CO: It already runs daily at my scene, baby. We syndicate here and there in printed college papers, but that’s not a forward-looking model. Peanuts and C&H were the best of the old newspaper medium, but that’s over. We’ll be what we are in a medium that still hasn’t had the dust settle on it.
LAT: How many people read the strip?
CO: We serve almost exactly one million strips per week, but we obviously can’t tell how many strips are being rehosted on blogs or copy/pasted into emails.
LAT: Did you have the ambition to be a cartoonist as a child?
CO: Not at all. I liked the collected comics of Peanuts, Garfield, Far Side, Bloom County, BC and more, but only because I was a lazy reader. I confided in more than one friend from an early age that I thought a swell job would be staff photographer for Playboy Magazine.

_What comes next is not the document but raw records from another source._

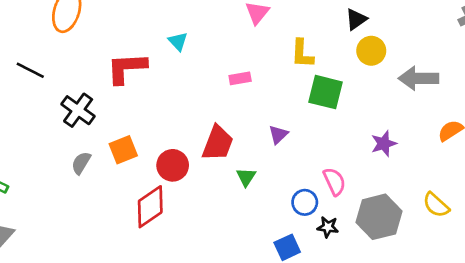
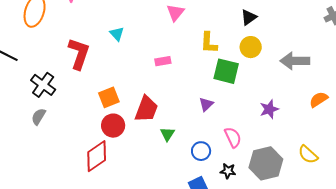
yellow circle: (371, 51) -> (251, 47), moved
red L-shape: (127, 68) -> (79, 54), turned 112
purple triangle: (278, 135) -> (206, 104), moved
orange square: (123, 150) -> (109, 97), moved
gray semicircle: (81, 163) -> (39, 117), moved
blue circle: (305, 202) -> (201, 151), moved

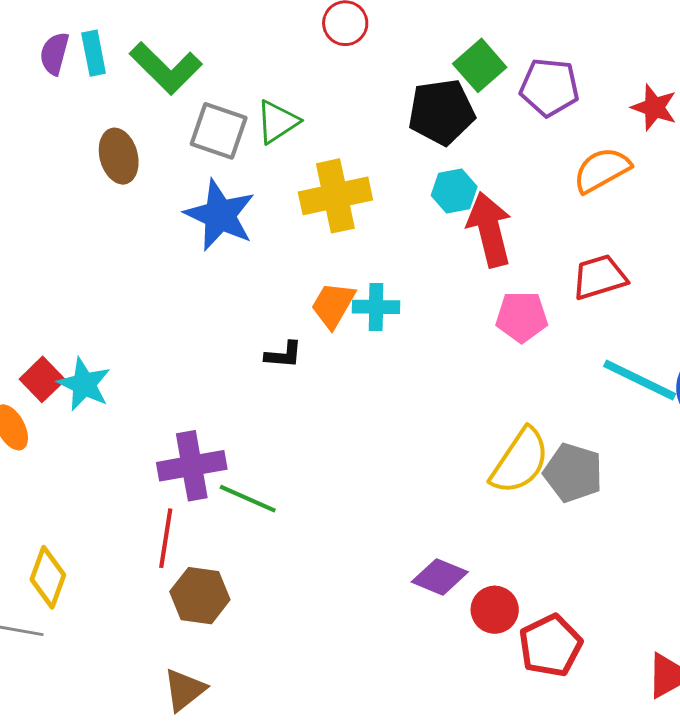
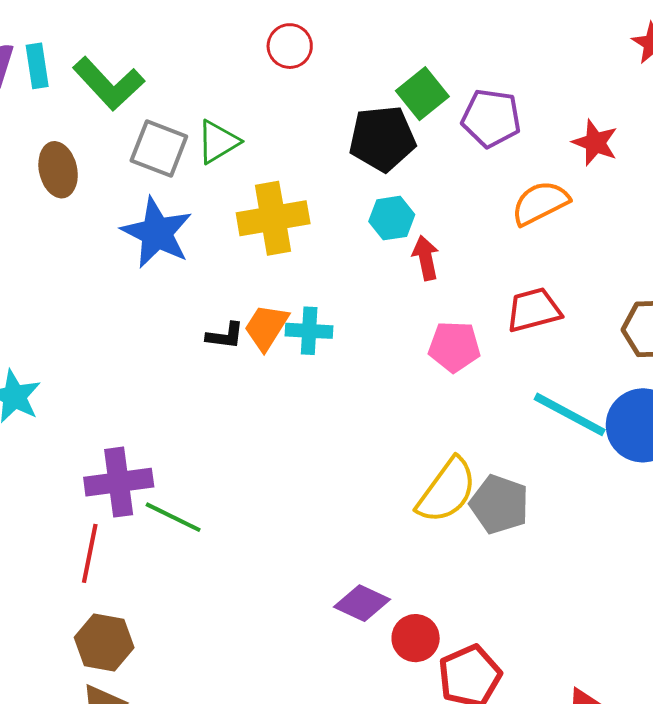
red arrow: (490, 229) -> (426, 258), size x0.6
black L-shape: (284, 355) -> (225, 336), moved
brown hexagon: (200, 596) -> (104, 642), moved

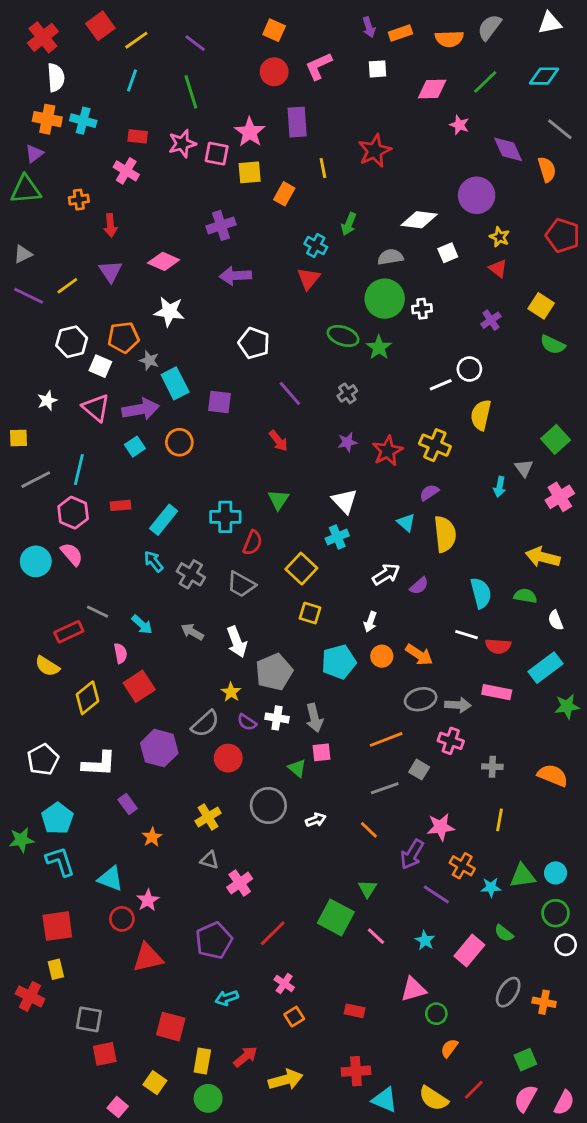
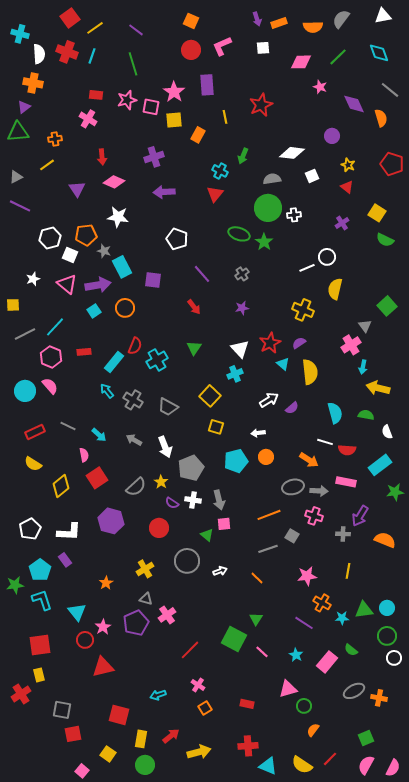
red cross: (43, 37) -> (67, 52), moved, turned -30
cyan diamond: (544, 76) -> (379, 53), turned 70
cyan cross: (83, 121) -> (20, 34), moved
purple circle: (477, 195) -> (332, 136), size x0.6
red arrow: (110, 225) -> (102, 157), moved
yellow line: (67, 286) -> (47, 165), moved
red star: (388, 451) -> (270, 343), moved
cyan line: (79, 470) -> (55, 327), turned 30
cyan arrow: (500, 487) -> (363, 367), moved
pink cross: (560, 497) -> (351, 345), moved
cyan cross: (225, 517) -> (157, 360), turned -30
red semicircle: (253, 543) -> (135, 346), moved
white arrow: (370, 622) -> (258, 433), turned 64
red rectangle: (69, 632) -> (35, 432), moved
orange arrow: (419, 655) -> (309, 460), moved
gray semicircle: (205, 724) -> (136, 487), moved
purple rectangle: (128, 804) -> (65, 560), moved
purple arrow: (412, 854) -> (360, 516), moved
cyan triangle: (110, 879) -> (77, 612), turned 30
purple pentagon: (214, 940) -> (136, 623), moved
gray ellipse: (508, 992) -> (354, 691), turned 30
red cross: (30, 996) -> (21, 694), turned 30

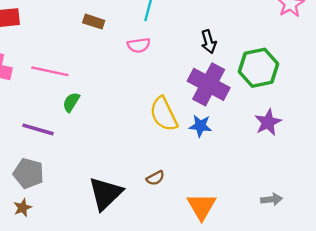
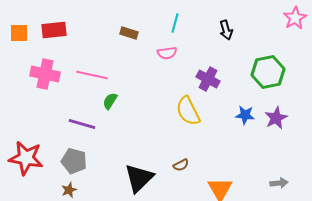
black arrow: (209, 42) -> (226, 30), moved
purple cross: (209, 84) -> (208, 79), moved, size x0.7
blue star: (200, 126) -> (245, 115), moved

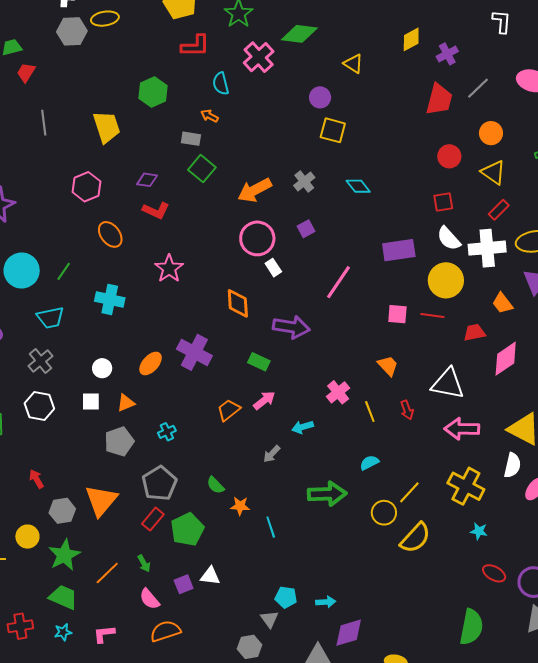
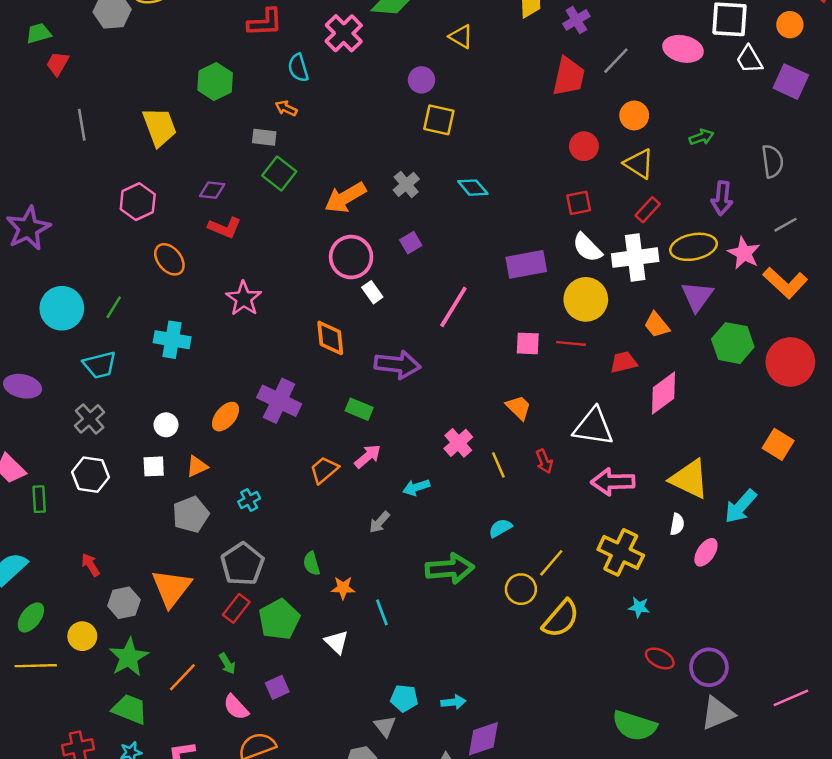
white semicircle: (512, 465) -> (677, 524), size x0.7
green semicircle: (215, 485) -> (312, 564), turned 30
white triangle: (210, 576) -> (337, 642), moved, turned 40
green semicircle: (471, 627) -> (634, 726), turned 99

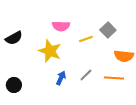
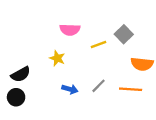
black semicircle: (14, 38) -> (21, 74), moved
yellow star: (50, 51) -> (57, 58), size x0.6
blue arrow: (61, 78) -> (70, 89), turned 80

LAT: The characters of Achewood seem to be so richly detailed that it’s tempting to imagine that they started off as caricatures of friends of yours– any truth to that?
CO: They’re amalgamations based on a few strong personalities. But these strong personalities, these friends of mine, they’re friends we all have. We all know the main types. Everyone who’s anyone has a friend who’s nuts or a friend who’s one car honk away from suicide.
LAT: Fatherhood changes everything for everyone involved, but your strip doesn’t seem to have been directly affected. If anything the two ‘children’ characters seemed to have receded a bit… how has being a father changed the strip in ways that I’m missing?
CO: It would be easy to fall into the fertile gutter of parenthood-based content. That’s not what Achewood is or ever has been, so my fatherhood doesn’t go into the strip. I have invoked it here and there, maybe three times, but it’s not a theme.
LAT: Who are some of your favorite authors?
CO: Bryson, Barry, Twain, Elton, Wodehouse, Adams, Vonnegut, John Irving, Arthur Conan Doyle, Jack Handey, Al Franken, that sort of thing. Those sorts of guys. Tina Fey. Aaron Sorkin.